Cela qui veut dire qu’un objet sur cette orbite et dans le plan de rotation de la Terre sera toujours positionné au-dessus d’un même point au sol.

C’est ce qu’on appelle l’orbite géostationnaire. Elle est très utile pour la télécommunication, la transmission.

On envoie un signal vers ce point fixe depuis un bout du monde, le satellite le renvoie et peut être capté depuis un autre point du globe.

Ces satellites agissent comme des miroirs à signaux.
Et comme pour un miroir, il est essentiel qu’il ne bouge pas pour pouvoir maintenir un signal stable.

On est déjà bien loin du sol. Si on regarde derrière nous, on commencer à admirer notre planète dans sa globalité.

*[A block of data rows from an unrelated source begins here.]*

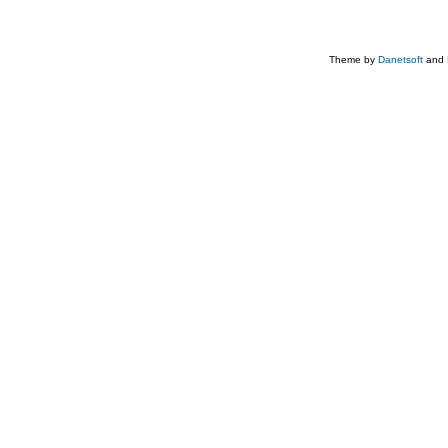
Theme by
Danetsoft
and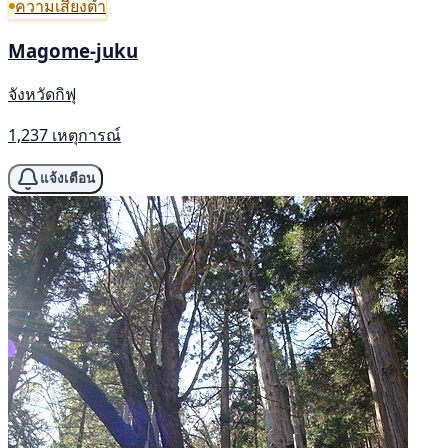
ความเสี่ยงต่ำ
Magome-juku
จังหวัดกิฟุ
1,237 เหตุการณ์
แจ้งเตือน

Mais la Lune ne paraît pas avoir changé de taille… et elle parait toujours si loin, ou si proche… C’est un peu dur de jauger les distances aussi grandes, surtout dans le vide spatial.
En fait, nous avons parcouru moins d’un dixième de la distance qui sépare la Terre de la Lune. Elle est à 380 000 km de la terre et nous ne sommes qu’à 36 000 km.

Si l’on reprend notre échelle de la terre de la taille d’un ballon de basket, nous sommes à 70cm de sa surface, à peine plus qu’à bout de bras, mais la Lune, elle, est à 7m et demi, la hauteur d’une maison avec un étage, en comptant le toit.

Alors continuons notre ascension dans sa direction.

Distances lumières

Un peu avant d’arriver à la Lune, arrêtons-nous à la distance de 300 000 km.

Tu peux prendre une seconde pour profiter de la proximité de la Lune pour en apprécier la beauté,

Mais regarde en direction de la Terre maintenant.

Elle a bien rétréci depuis notre dernière étape. Elle a presque la taille d’un simple ballon maintenant.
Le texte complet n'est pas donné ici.